I came across two issues and I'm unsure whether I should push them.
1) BBC's content negotiation seems borken:
$ rapper -c
"http://www.bbc.co.uk/music/artists/4cf1eab6-0a14-4ab0-8c11-38d4157f91e0"
rapper: Parsing URI
http://www.bbc.co.uk/music/artists/4cf1eab6-0a14-4ab0-8c11-38d4157f91e0 with
parser rdfxml
rapper: Error - URI
http://www.bbc.co.uk/music/artists/4cf1eab6-0a14-4ab0-8c11-38d4157f91e0:1 -
Using property attribute 'lang' without a namespace is forbidden.
rapper: Error - URI
http://www.bbc.co.uk/music/artists/4cf1eab6-0a14-4ab0-8c11-38d4157f91e0 -
Resolving URI failed: Failed writing body (0 != 2736)
rapper: Failed to parse URI
http://www.bbc.co.uk/music/artists/4cf1eab6-0a14-4ab0-8c11-38d4157f91e0 rdfxml
content
rapper: Parsing returned 1 triple
$
Adding an .rdf to the filename works, but then the thing-source correspondence
is lost.
2) OpenCyc returns text/xml as content-type (e.g., at [2]), and I would like
them to return application/rdf+xml that I don't have to feed all text/xml
files that I get into an RDF/XML parser.
Best regards,
Andreas.
[1] http://www.bbc.co.uk/music/artists/4cf1eab6-0a14-4ab0-8c11-38d4157f91e0
[2] http://sw.opencyc.org/concept/Mx4r-T6OkHdRS-eUiqO5n8NA1g
> Dear fellow pedants,
>
> I came across two issues and I'm unsure whether I should push them.
>
> 1) BBC's content negotiation seems borken:
>
> $ rapper -c "http://www.bbc.co.uk/music/artists/4cf1eab6-0a14-4ab0-8c11-38d4157f91e0"
> rapper: Parsing URI http://www.bbc.co.uk/music/artists/4cf1eab6-0a14-4ab0-8c11-38d4157f91e0 with parser rdfxml
> rapper: Error - URI http://www.bbc.co.uk/music/artists/4cf1eab6-0a14-4ab0-8c11-38d4157f91e0:1 - Using property attribute 'lang' without a namespace is forbidden.
> rapper: Error - URI http://www.bbc.co.uk/music/artists/4cf1eab6-0a14-4ab0-8c11-38d4157f91e0 - Resolving URI failed: Failed writing body (0 != 2736)
> rapper: Failed to parse URI http://www.bbc.co.uk/music/artists/4cf1eab6-0a14-4ab0-8c11-38d4157f91e0 rdfxml content
> rapper: Parsing returned 1 triple
> $
Without more information -- namely what accept rapper is sending -- it's not clear that it's broken.
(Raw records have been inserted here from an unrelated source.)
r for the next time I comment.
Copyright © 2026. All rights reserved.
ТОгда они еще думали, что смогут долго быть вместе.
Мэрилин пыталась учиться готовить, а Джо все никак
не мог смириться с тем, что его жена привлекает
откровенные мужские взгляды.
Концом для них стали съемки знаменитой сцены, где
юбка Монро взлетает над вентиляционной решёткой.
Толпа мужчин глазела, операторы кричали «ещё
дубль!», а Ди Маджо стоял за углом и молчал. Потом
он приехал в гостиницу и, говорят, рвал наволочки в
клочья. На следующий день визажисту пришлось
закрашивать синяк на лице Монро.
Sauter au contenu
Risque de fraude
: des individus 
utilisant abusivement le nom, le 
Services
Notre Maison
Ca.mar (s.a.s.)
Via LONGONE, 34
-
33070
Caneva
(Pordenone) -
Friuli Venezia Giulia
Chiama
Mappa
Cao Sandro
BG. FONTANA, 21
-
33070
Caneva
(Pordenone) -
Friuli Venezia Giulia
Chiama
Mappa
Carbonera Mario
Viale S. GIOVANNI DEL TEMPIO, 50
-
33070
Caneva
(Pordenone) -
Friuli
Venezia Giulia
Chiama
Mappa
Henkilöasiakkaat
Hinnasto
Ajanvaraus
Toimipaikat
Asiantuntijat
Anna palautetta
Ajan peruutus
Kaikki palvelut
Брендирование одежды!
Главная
My rapper has rdfa parsing built in, so it might well be asking for html.
I'll see if I can find out. In the meantime try:
$ rapper -c -g "http://www.bbc.co.uk/music/artists/4cf1eab6-0a14-4ab0-8c11-38d4157f91e0"
rapper: Parsing URI http://www.bbc.co.uk/music/artists/4cf1eab6-0a14-4ab0-8c11-38d4157f91e0 with parser guess
raptor_guess.c:113:raptor_guess_parse_content_type_handler: Got content type 'text/html'
rapper: Guessed parser name 'rdfa'
rapper: Error - - XML parser error: AttValue: " or ' expected
rapper: Error - - XML parser error: attributes construct error
rapper: Error - - XML parser error: Specification mandate value for attribute og:image
rapper: Error - - XML parser error: attributes construct error
rapper: Error - URI http://www.bbc.co.uk/music/artists/4cf1eab6-0a14-4ab0-8c11-38d4157f91e0 - Resolving URI failed: Failed writing body (0 != 2896)
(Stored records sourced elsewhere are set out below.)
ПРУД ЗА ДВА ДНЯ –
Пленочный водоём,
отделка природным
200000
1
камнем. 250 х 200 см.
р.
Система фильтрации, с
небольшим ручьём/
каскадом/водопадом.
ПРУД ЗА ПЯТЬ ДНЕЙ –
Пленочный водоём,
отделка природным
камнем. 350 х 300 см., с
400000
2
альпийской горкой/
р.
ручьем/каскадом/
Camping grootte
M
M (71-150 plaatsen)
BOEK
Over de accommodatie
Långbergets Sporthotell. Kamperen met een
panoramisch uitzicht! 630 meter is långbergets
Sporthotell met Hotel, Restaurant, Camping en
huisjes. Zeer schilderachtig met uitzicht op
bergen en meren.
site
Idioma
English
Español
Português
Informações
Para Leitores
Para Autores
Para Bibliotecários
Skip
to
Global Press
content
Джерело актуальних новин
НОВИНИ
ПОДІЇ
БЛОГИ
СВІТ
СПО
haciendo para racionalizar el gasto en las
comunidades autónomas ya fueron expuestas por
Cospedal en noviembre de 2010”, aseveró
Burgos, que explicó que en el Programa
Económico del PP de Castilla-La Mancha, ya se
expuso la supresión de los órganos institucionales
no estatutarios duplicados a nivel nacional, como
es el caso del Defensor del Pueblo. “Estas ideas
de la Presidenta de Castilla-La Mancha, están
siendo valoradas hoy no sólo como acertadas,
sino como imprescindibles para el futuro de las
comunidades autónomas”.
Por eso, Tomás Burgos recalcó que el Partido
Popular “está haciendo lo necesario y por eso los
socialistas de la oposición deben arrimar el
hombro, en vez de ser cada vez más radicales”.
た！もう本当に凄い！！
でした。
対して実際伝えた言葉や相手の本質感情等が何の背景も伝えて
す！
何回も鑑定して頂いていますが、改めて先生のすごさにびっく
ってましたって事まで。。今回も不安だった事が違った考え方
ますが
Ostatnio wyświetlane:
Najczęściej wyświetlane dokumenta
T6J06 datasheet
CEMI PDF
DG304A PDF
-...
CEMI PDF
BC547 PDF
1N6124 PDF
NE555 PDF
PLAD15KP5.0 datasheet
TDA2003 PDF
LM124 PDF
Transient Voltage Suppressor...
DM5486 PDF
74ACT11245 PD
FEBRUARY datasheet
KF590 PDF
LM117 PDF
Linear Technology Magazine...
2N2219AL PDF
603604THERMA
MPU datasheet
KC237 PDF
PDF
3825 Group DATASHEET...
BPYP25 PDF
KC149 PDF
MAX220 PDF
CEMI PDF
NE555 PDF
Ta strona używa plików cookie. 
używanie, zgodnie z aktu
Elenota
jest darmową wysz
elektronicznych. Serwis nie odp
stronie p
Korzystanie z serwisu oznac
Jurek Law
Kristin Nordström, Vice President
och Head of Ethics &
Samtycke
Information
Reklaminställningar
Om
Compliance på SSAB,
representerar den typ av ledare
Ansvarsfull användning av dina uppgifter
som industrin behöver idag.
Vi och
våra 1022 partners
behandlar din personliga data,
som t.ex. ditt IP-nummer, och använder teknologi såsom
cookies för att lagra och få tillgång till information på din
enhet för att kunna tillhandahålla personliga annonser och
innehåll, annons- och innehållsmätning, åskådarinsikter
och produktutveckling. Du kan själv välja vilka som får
rapper: Failed to parse URI http://www.bbc.co.uk/music/artists/4cf1eab6-0a14-4ab0-8c11-38d4157f91e0 guess content
rapper: Parsing returned 13 triples
Damian
>
> On 25 Aug 2011, at 16:19, Andreas Harth wrote:
>
>> Dear fellow pedants,
>>
>> I came across two issues and I'm unsure whether I should push them.
>>
>> 1) BBC's content negotiation seems borken:
>>
>> $ rapper -c "http://www.bbc.co.uk/music/artists/4cf1eab6-0a14-4ab0-8c11-38d4157f91e0"
>> rapper: Parsing URI http://www.bbc.co.uk/music/artists/4cf1eab6-0a14-4ab0-8c11-38d4157f91e0 with parser rdfxml
>> rapper: Error - URI http://www.bbc.co.uk/music/artists/4cf1eab6-0a14-4ab0-8c11-38d4157f91e0:1 - Using property attribute 'lang' without a namespace is forbidden.
>> rapper: Error - URI http://www.bbc.co.uk/music/artists/4cf1eab6-0a14-4ab0-8c11-38d4157f91e0 - Resolving URI failed: Failed writing body (0 != 2736)
>> rapper: Failed to parse URI http://www.bbc.co.uk/music/artists/4cf1eab6-0a14-4ab0-8c11-38d4157f91e0 rdfxml content
>> rapper: Parsing returned 1 triple
>> $
>
> Without more information -- namely what accept rapper is sending -- it's not clear that it's broken. My rapper has rdfa parsing built in, so it might well be asking for html.
(Apologies for the formatting, via ngrep)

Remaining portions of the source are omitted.